# Kentucky Derby winner War Emblem gelded after refusing post-import test breedings



## egrogan

TB stallion (Kentucky Derby winner) War Emblem was recently imported back to the US from Japan. He showed almost no interest in breeding during his stallion career, and was coming home to be retired. However, he refused to breed the required two test mares to clear quarantine, which presented his owners with a conundrum. Because he couldn't meet that requirement, his new owners opted to have him gelded. 

That test breeding requirement was fascinating to me. I'm quite sure I'll never have a breeding stallion, let alone one coming from overseas, but that requirement sure gave this story an interesting twist.

Here's the full story about his return and gelding as he moves on to his retirement home: Auburn Veterinarians Perform Surgery on Kentucky Derby Winner - Auburn University | College of Veterinary Medicine

Wonder if any of our Forum breeders who deal with international sales have ever faced a similar challenge with stallion import?


----------



## HombresArablegacy

Very interesting. I'm wondering why a stallion would be required to test breed 2 mares while in quarantine? What is the point? I'm sure mares being imported aren't subject to test breeding in quarantine. I just don't get it.
[ai]Posted via Mobile Device[/i] 


Well, it would help if I read the article, lol. But there's more than one way to extract semen from a stallion to test for CEM, correct? ??


----------



## Cherie

There are exotic venereal diseases that can be transmitted in semen that cannot be detected with blood tests. Semen testing is one of the requirements for sending stallions to some countries. I have only exported stallions, so I am not sure what US requirement are for import. I have had to have blood tests done for CEM (per export requirements) and had to have semen cultures done but I think that was per buyer's instructions. Every country has its own regulations for import.


----------



## EliRose

It was either geld him or euth him if they couldn't test him for CEM. Which was not going to happen with a dual-classic winner.

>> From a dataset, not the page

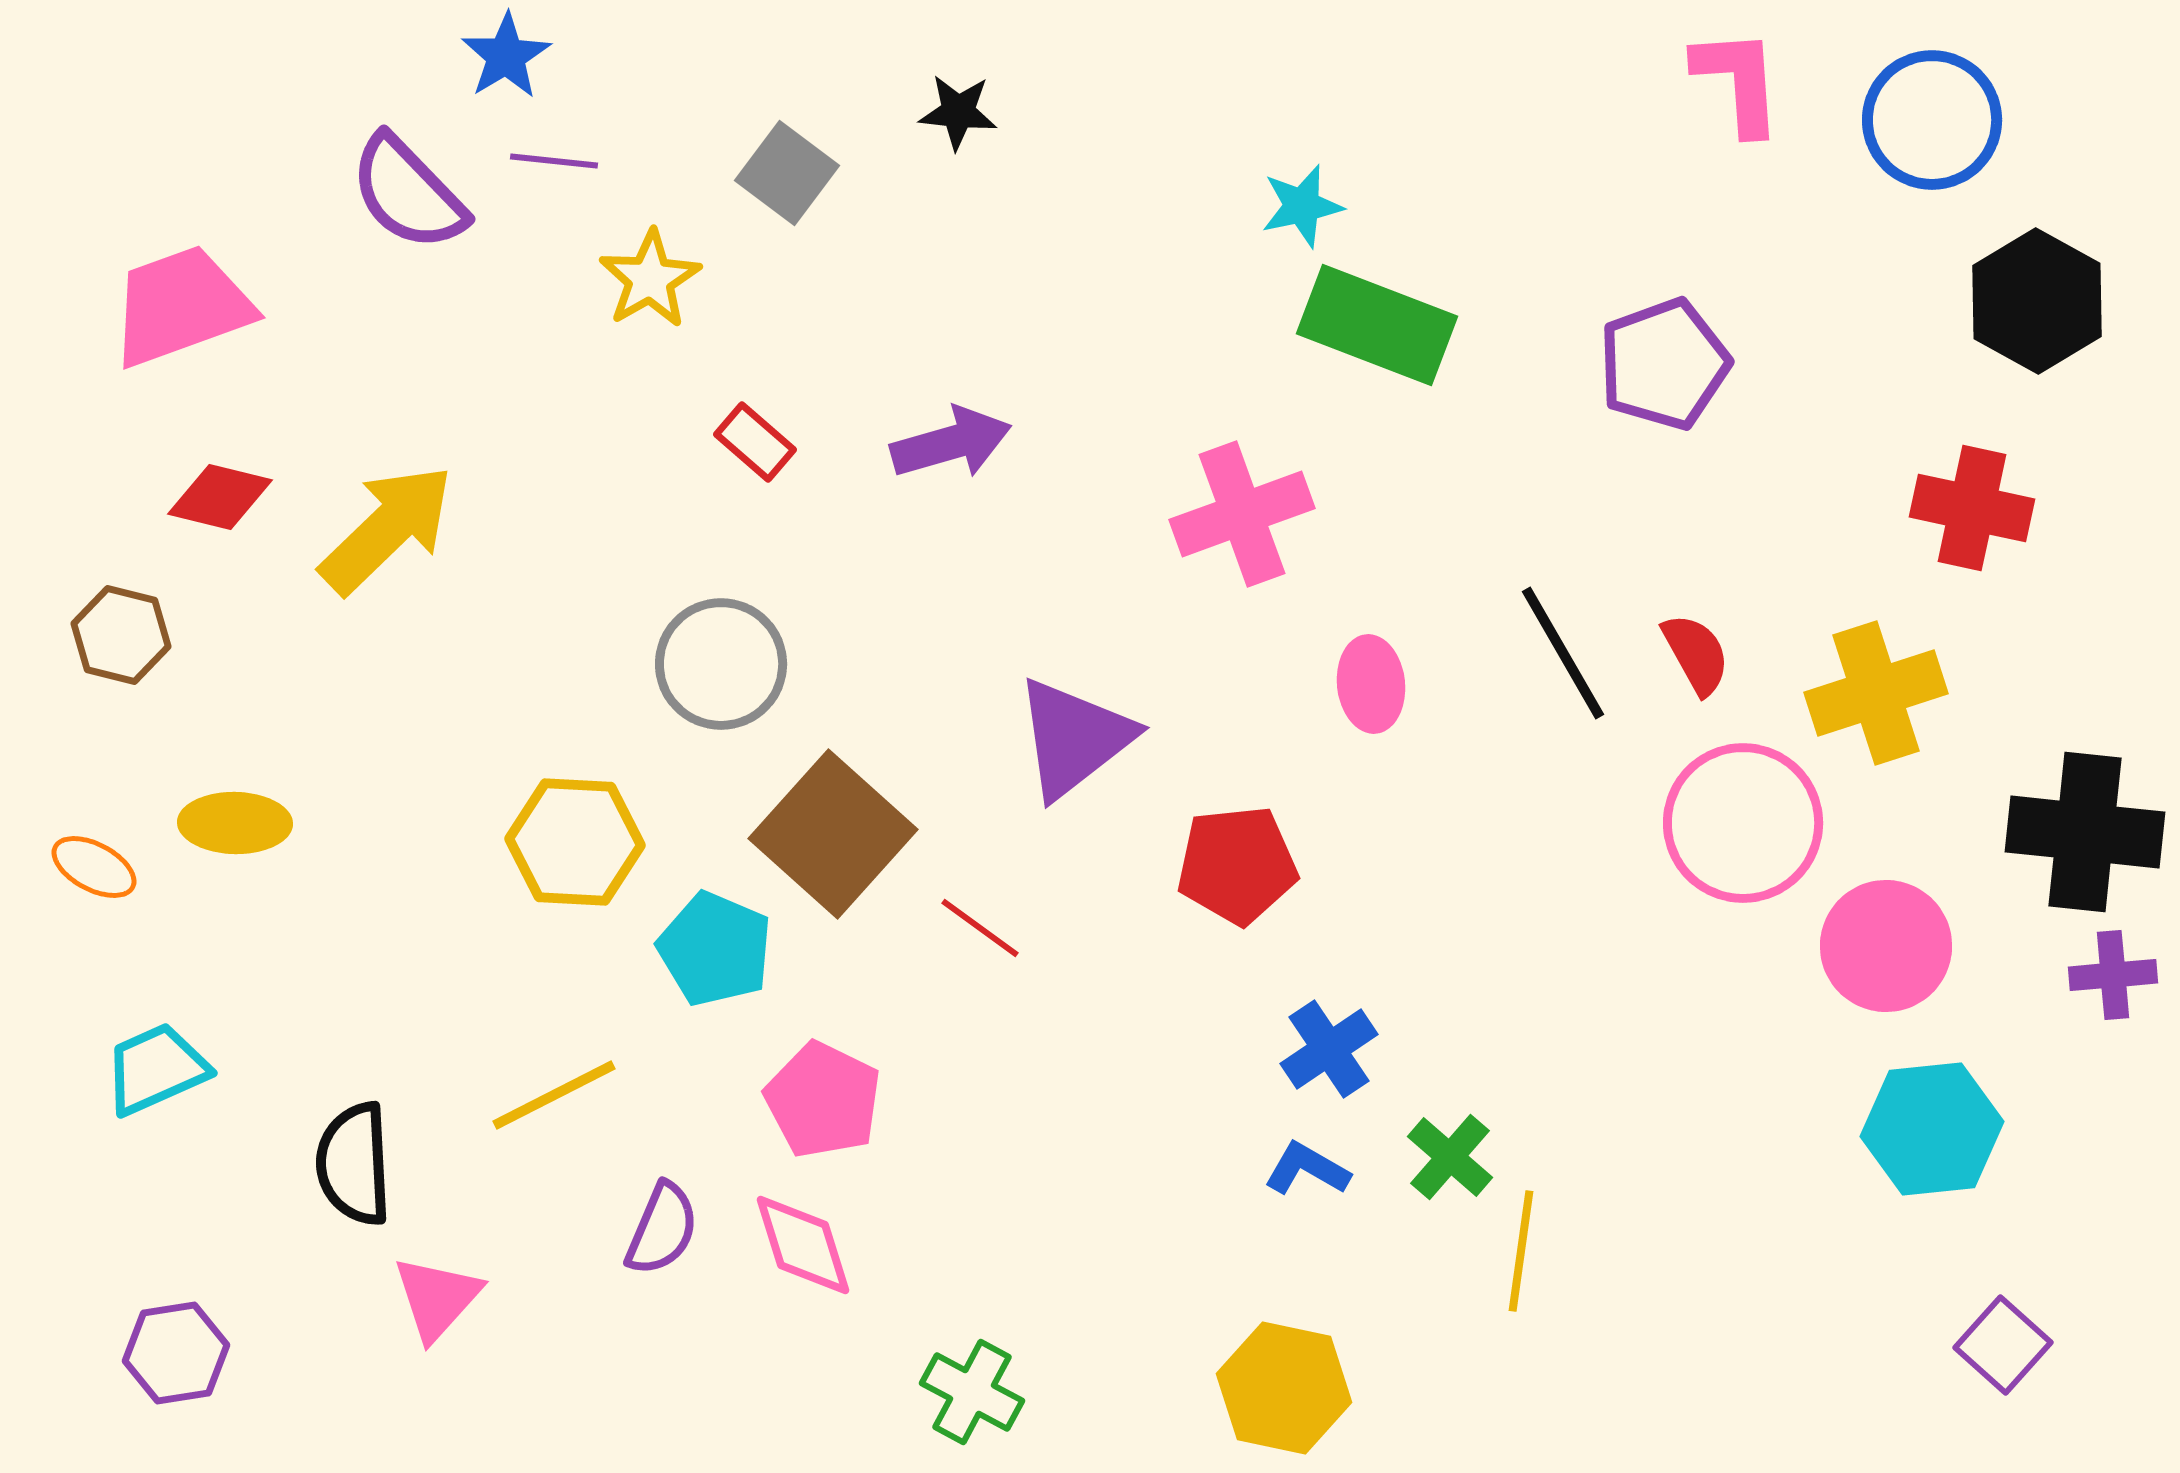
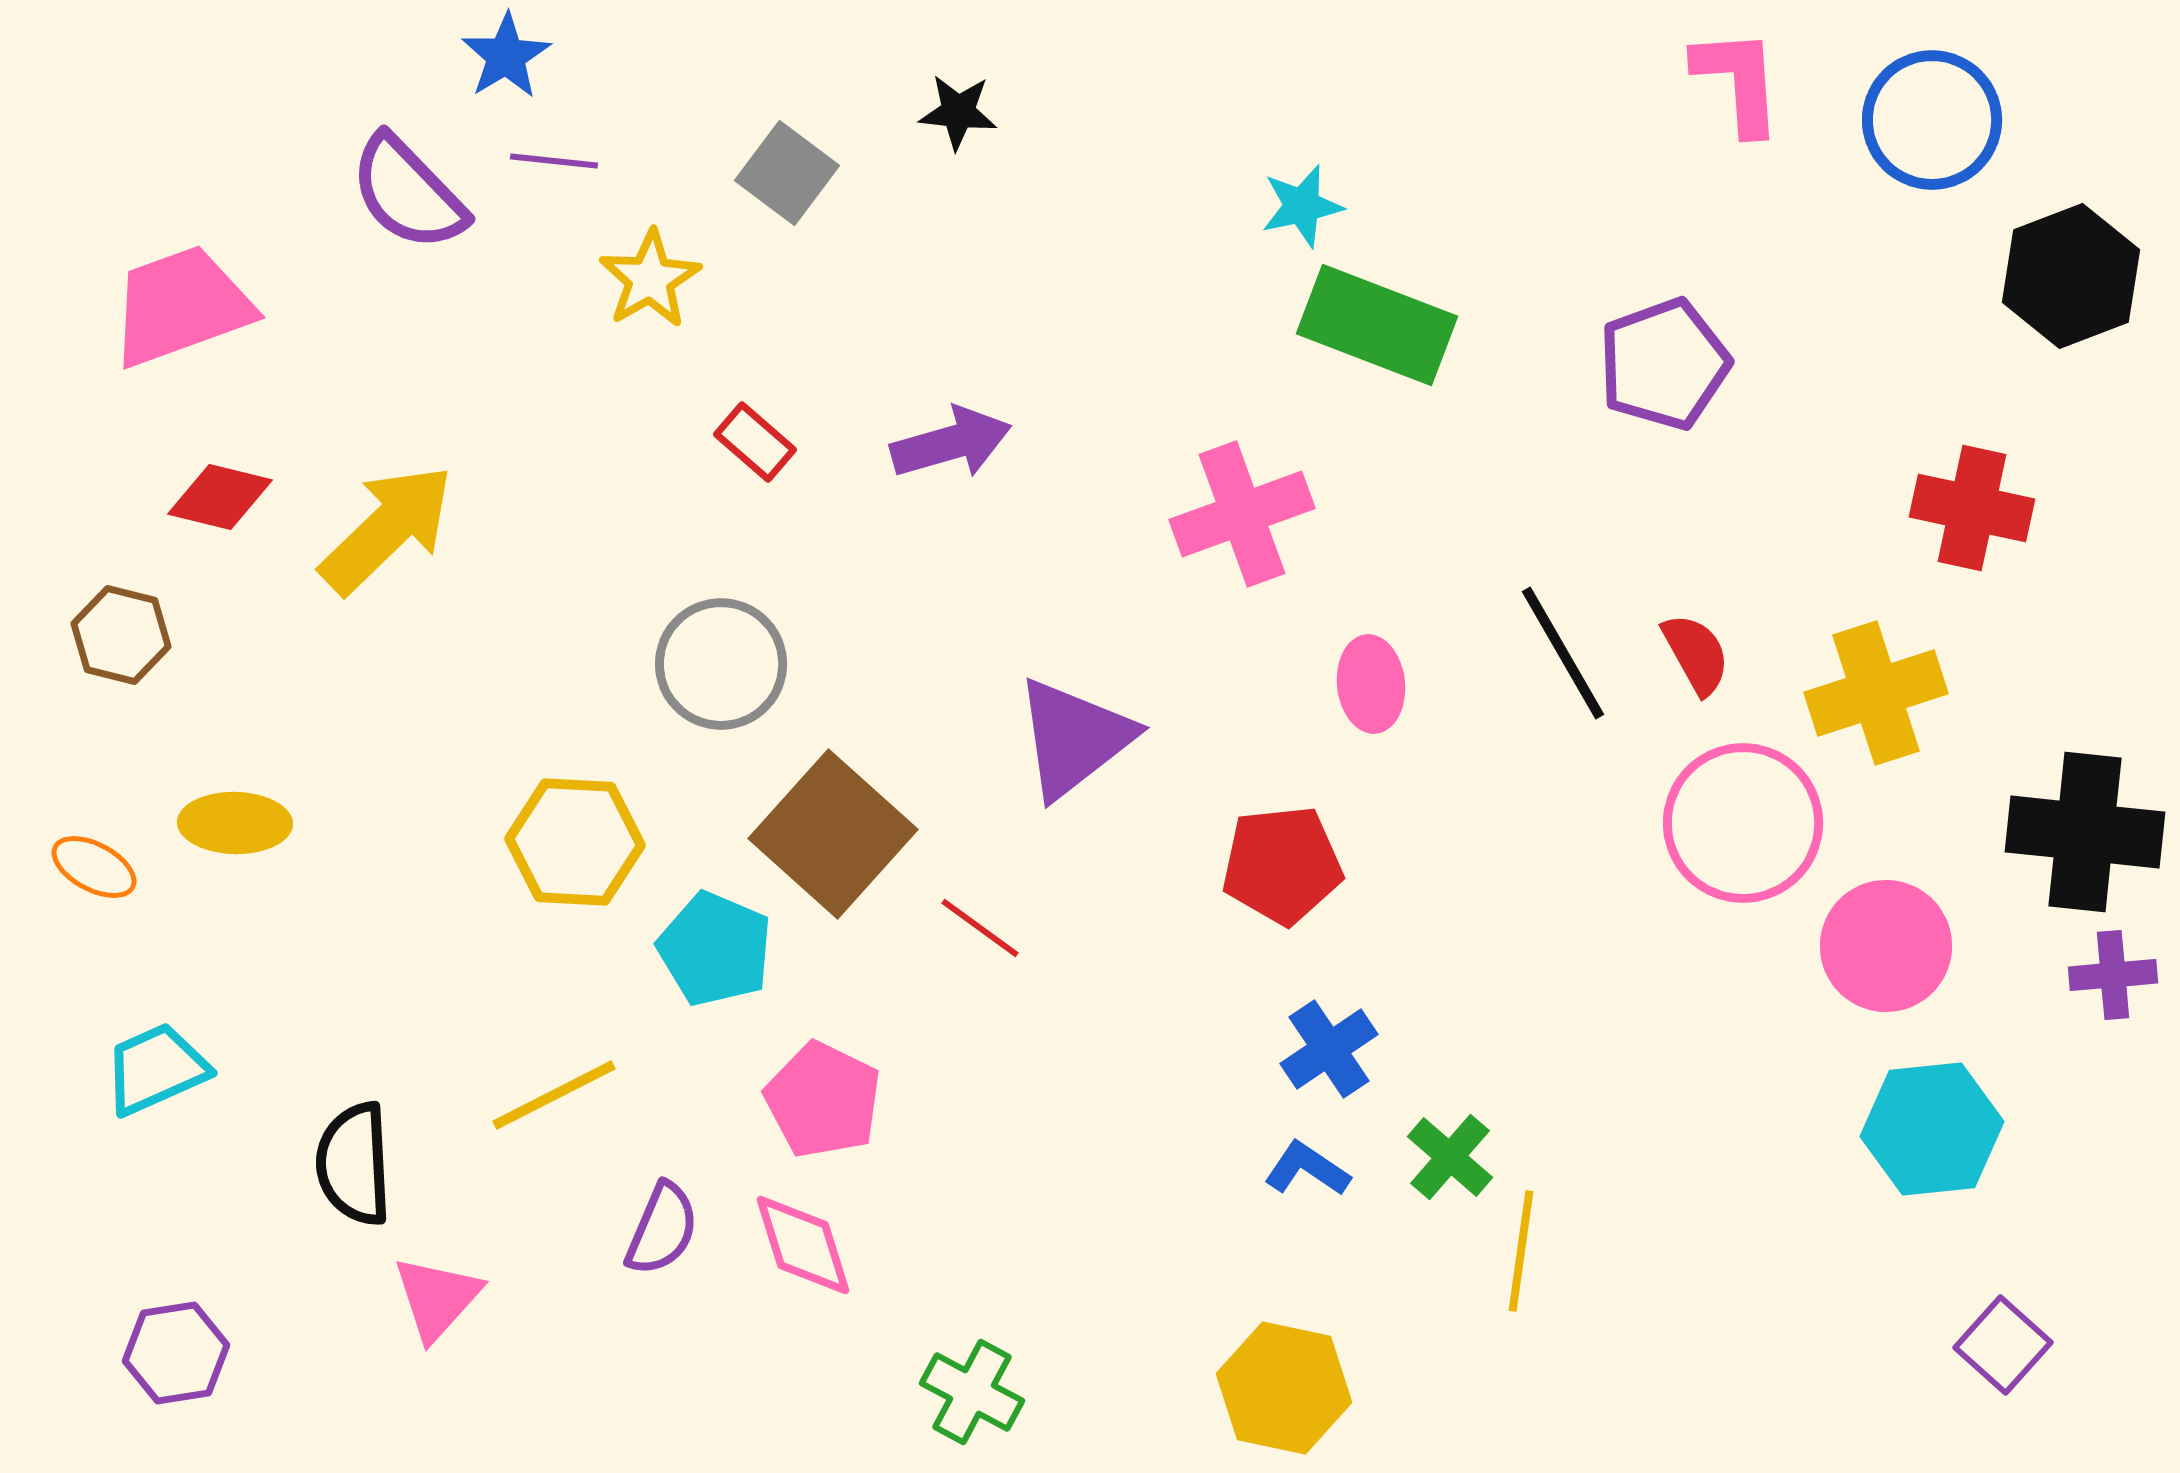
black hexagon at (2037, 301): moved 34 px right, 25 px up; rotated 10 degrees clockwise
red pentagon at (1237, 865): moved 45 px right
blue L-shape at (1307, 1169): rotated 4 degrees clockwise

I have a lot of mixed feelings about War Emblem, a known bad actor who doesn't like other horses (he'd attack mares he wouldn't breed) or people, being brought to Old Friends. For those who don't know, Old Friends is a retirement farm that also does farm tours, for both horse and non-horse people. War Emblem was originally going to be put next to other stallions, including Sarava, who denied him his Triple Crown. That would not have ended well.

Currently, he's behind TWO fences.

War Emblem was a superstar in Japan and very well-loved and taken care of. He was a PHENOMENAL stallion for what he bred. His first crop, of only four, all ended up as stakes horses. He has a champion daughter. The reason he was offered to Old Friends was because one of his (much kinder) sons was entering stud - at 8!

More info:
Champion War Emblem gelded at 17


----------



## Jan1975

I'm not sure what the big deal about gelding him is if they didn't plan on breeding him again anyhow.


----------



## 4horses

If they have to breed 2 mares to import a stallion, what happens to the resulting foals?


----------



## EliRose

4horses said:


> If they have to breed 2 mares to import a stallion, what happens to the resulting foals?


They're aborted.


----------



## EliRose

Jan1975 said:


> I'm not sure what the big deal about gelding him is if they didn't plan on breeding him again anyhow.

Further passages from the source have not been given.